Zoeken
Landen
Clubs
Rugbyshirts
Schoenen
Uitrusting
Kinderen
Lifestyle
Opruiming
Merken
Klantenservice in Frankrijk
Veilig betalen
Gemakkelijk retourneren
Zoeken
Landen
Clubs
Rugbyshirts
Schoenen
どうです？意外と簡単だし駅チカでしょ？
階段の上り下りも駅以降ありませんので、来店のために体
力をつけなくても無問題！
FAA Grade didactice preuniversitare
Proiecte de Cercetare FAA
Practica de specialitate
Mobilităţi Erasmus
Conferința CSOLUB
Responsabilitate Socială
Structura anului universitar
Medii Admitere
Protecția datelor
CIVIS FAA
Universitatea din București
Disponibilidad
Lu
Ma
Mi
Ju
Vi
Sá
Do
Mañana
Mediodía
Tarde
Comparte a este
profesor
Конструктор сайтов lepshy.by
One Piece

__________________________________________________

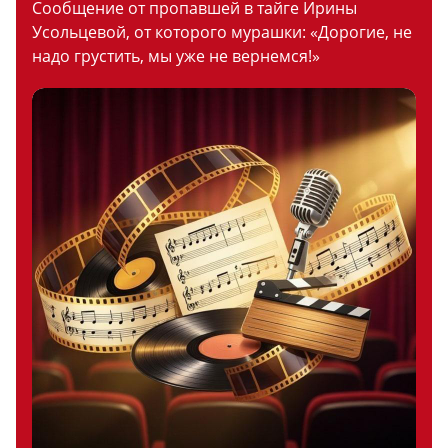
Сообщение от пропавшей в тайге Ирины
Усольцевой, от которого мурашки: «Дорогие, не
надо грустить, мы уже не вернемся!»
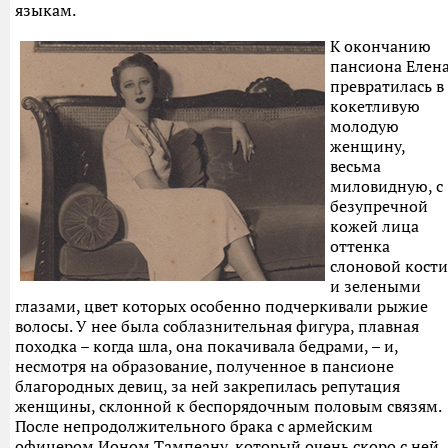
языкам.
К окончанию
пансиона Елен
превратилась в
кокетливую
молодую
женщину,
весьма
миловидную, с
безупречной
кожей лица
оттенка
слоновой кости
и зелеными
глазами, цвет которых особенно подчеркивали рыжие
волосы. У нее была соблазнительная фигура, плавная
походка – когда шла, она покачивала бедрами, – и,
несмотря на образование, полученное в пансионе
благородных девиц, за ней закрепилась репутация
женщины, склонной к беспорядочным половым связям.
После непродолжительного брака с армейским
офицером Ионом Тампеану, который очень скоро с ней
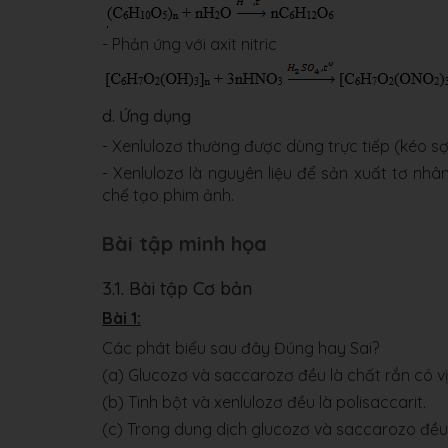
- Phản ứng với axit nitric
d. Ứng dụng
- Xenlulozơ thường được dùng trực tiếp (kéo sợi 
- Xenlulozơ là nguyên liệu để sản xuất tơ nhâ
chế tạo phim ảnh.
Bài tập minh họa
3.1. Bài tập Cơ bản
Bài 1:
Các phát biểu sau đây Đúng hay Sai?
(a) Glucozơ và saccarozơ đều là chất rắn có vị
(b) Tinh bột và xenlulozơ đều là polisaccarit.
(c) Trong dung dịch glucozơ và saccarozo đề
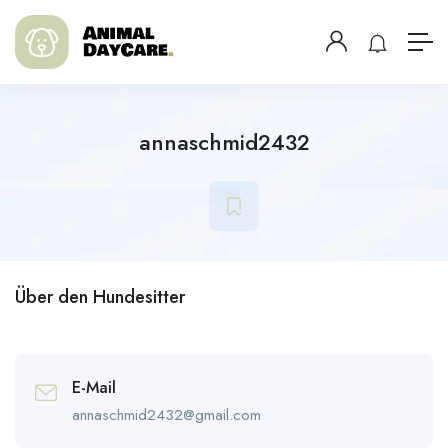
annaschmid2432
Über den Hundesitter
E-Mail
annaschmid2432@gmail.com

__________________________________________________

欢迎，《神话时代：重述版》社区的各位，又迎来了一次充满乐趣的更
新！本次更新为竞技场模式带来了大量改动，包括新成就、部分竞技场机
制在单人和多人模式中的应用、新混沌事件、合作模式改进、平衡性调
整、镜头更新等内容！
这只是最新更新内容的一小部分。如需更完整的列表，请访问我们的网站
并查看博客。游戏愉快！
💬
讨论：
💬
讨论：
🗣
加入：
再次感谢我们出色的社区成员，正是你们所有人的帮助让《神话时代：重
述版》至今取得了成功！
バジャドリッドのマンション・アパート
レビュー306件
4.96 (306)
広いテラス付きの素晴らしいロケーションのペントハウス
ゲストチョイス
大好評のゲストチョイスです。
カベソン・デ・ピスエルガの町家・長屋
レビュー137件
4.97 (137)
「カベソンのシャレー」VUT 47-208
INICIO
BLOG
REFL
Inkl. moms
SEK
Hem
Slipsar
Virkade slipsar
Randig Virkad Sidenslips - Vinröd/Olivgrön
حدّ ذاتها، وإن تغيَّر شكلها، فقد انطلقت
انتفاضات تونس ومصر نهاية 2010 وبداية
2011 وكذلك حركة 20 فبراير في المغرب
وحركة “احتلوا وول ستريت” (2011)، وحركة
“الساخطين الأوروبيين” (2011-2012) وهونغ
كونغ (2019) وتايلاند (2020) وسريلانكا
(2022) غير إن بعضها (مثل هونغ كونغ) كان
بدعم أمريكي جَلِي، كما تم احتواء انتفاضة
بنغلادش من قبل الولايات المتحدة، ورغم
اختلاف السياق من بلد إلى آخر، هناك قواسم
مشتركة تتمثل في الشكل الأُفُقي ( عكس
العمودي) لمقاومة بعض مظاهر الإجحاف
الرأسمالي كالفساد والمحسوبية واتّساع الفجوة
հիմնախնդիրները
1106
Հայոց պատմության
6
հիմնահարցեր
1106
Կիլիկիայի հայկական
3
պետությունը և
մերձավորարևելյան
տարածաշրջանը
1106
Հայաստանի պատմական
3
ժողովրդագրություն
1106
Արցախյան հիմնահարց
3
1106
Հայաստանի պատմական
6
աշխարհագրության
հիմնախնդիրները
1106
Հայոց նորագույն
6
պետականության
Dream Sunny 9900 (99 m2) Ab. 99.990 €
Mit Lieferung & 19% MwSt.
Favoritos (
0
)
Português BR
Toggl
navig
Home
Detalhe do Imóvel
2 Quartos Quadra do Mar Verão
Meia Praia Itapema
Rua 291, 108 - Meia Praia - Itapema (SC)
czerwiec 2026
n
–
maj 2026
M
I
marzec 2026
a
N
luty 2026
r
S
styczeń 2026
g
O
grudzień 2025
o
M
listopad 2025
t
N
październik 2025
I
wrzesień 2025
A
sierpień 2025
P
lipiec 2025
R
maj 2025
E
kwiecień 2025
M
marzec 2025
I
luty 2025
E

__________________________________________________

:: Task ::
Identify the lines above that contain the word "كونغ", then copy them.

:: Task output ::
كونغ (2019) وتايلاند (2020) وسريلانكا
(2022) غير إن بعضها (مثل هونغ كونغ) كان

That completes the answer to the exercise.